From the data below, return each line in which the string "sides" is found.

Recorded data:
····················
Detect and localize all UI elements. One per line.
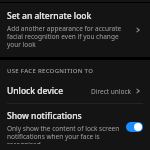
- button[interactable]: Show notifications: [0, 104, 150, 150]
- staticText: USE FACE RECOGNITION TO: [7, 67, 94, 75]
- staticText: Unlock device: [7, 85, 91, 97]
- staticText: Show notifications: [7, 110, 82, 122]
- staticText: Only show the content of lock screen not…: [7, 124, 122, 144]
- button[interactable]: Set an alternate look: [0, 3, 150, 57]
- button[interactable]: Unlock device: [0, 80, 150, 103]
- button[interactable]: Toggle on: [126, 122, 143, 132]
- staticText: Set an alternate look: [7, 10, 92, 22]
- staticText: Add another appearance for accurate faci…: [7, 24, 130, 49]
- staticText: Direct unlock: [91, 87, 132, 96]
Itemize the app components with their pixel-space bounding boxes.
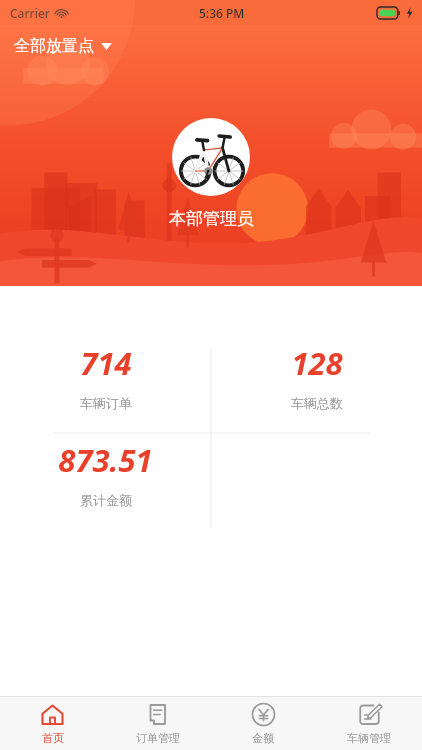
staticText: 首页: [42, 731, 64, 745]
other: 车辆管理: [357, 702, 382, 727]
staticText: 5:36 PM: [199, 5, 245, 21]
staticText: 车辆管理: [347, 731, 391, 745]
button[interactable]: 全部放置点: [12, 34, 114, 58]
staticText: 714: [80, 342, 132, 384]
staticText: 128: [291, 342, 343, 384]
other: 首页: [40, 702, 65, 727]
staticText: 本部管理员: [169, 208, 254, 229]
staticText: Carrier: [10, 5, 50, 21]
other: 金额: [251, 702, 276, 727]
staticText: 车辆总数: [291, 395, 343, 411]
staticText: 873.51: [58, 439, 153, 481]
button[interactable]: 128: [211, 342, 422, 411]
button[interactable]: 714: [0, 342, 211, 411]
button[interactable]: 首页: [0, 697, 105, 750]
button[interactable]: 订单管理: [105, 697, 210, 750]
staticText: 车辆订单: [80, 395, 132, 411]
other: 订单管理: [145, 702, 170, 727]
staticText: 累计金额: [80, 492, 132, 508]
staticText: 全部放置点: [14, 36, 94, 56]
button[interactable]: 金额: [210, 697, 316, 750]
staticText: 金额: [252, 731, 274, 745]
button[interactable]: 873.51: [0, 439, 211, 508]
staticText: 订单管理: [136, 731, 180, 745]
button[interactable]: 车辆管理: [316, 697, 422, 750]
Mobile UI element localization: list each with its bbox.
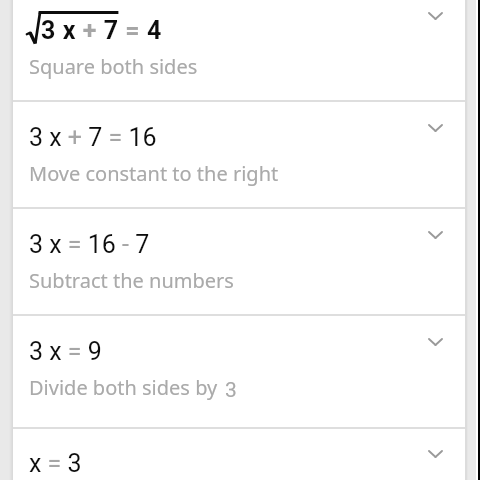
- staticText: Divide both sides by: [29, 374, 218, 401]
- button[interactable]: 3 x = 9: [13, 316, 465, 429]
- button[interactable]: Expand step: [411, 318, 459, 366]
- staticText: Move constant to the right: [29, 160, 279, 187]
- button[interactable]: Expand step: [411, 0, 459, 40]
- button[interactable]: x = 3: [13, 428, 465, 480]
- button[interactable]: Expand step: [411, 104, 459, 152]
- button[interactable]: 3 x + 7 = 16: [13, 102, 465, 209]
- staticText: Square both sides: [29, 53, 198, 80]
- staticText: 3 x + 7 = 16: [29, 123, 157, 152]
- staticText: 3 x = 9: [29, 337, 102, 366]
- button[interactable]: Expand step: [411, 211, 459, 259]
- staticText: 3 x + 7 = 4: [41, 16, 162, 45]
- button[interactable]: Expand step: [411, 430, 459, 478]
- button[interactable]: 3 x + 7 = 4: [13, 0, 465, 102]
- staticText: Subtract the numbers: [29, 267, 234, 294]
- button[interactable]: 3 x = 16 - 7: [13, 209, 465, 316]
- staticText: x = 3: [29, 449, 82, 478]
- staticText: 3: [225, 378, 237, 403]
- staticText: 3 x = 16 - 7: [29, 230, 150, 259]
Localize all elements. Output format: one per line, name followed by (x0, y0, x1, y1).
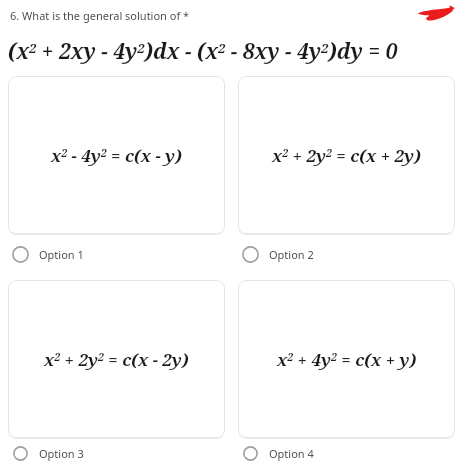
staticText: x2 + 2y2 = c(x + 2y) (272, 144, 421, 167)
button[interactable]: x2 + 2y2 = c(x + 2y) (238, 76, 455, 234)
staticText: Option 2 (269, 247, 314, 262)
staticText: Option 1 (39, 247, 84, 262)
button[interactable]: Option 4 (238, 446, 455, 461)
button[interactable]: x2 + 2y2 = c(x − 2y) (8, 280, 225, 438)
staticText: x2 + 4y2 = c(x + y) (277, 348, 417, 371)
button[interactable]: Option 1 (8, 242, 225, 266)
button[interactable]: x2 + 4y2 = c(x + y) (238, 280, 455, 438)
staticText: x2 + 2y2 = c(x − 2y) (44, 348, 189, 371)
staticText: (x2 + 2xy − 4y2)dx − (x2 − 8xy − 4y2)dy … (8, 37, 398, 66)
button[interactable]: Option 3 (8, 446, 225, 461)
button[interactable]: x2 − 4y2 = c(x − y) (8, 76, 225, 234)
other: Marking (417, 6, 455, 24)
staticText: 6. What is the general solution of * (10, 8, 190, 23)
staticText: x2 − 4y2 = c(x − y) (51, 144, 182, 167)
staticText: Option 4 (269, 446, 314, 461)
staticText: Option 3 (39, 446, 84, 461)
button[interactable]: Option 2 (238, 242, 455, 266)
····················
Solution to the exercise:
- staticText: Divide both sides by: [29, 374, 218, 401]
- staticText: Square both sides: [29, 53, 198, 80]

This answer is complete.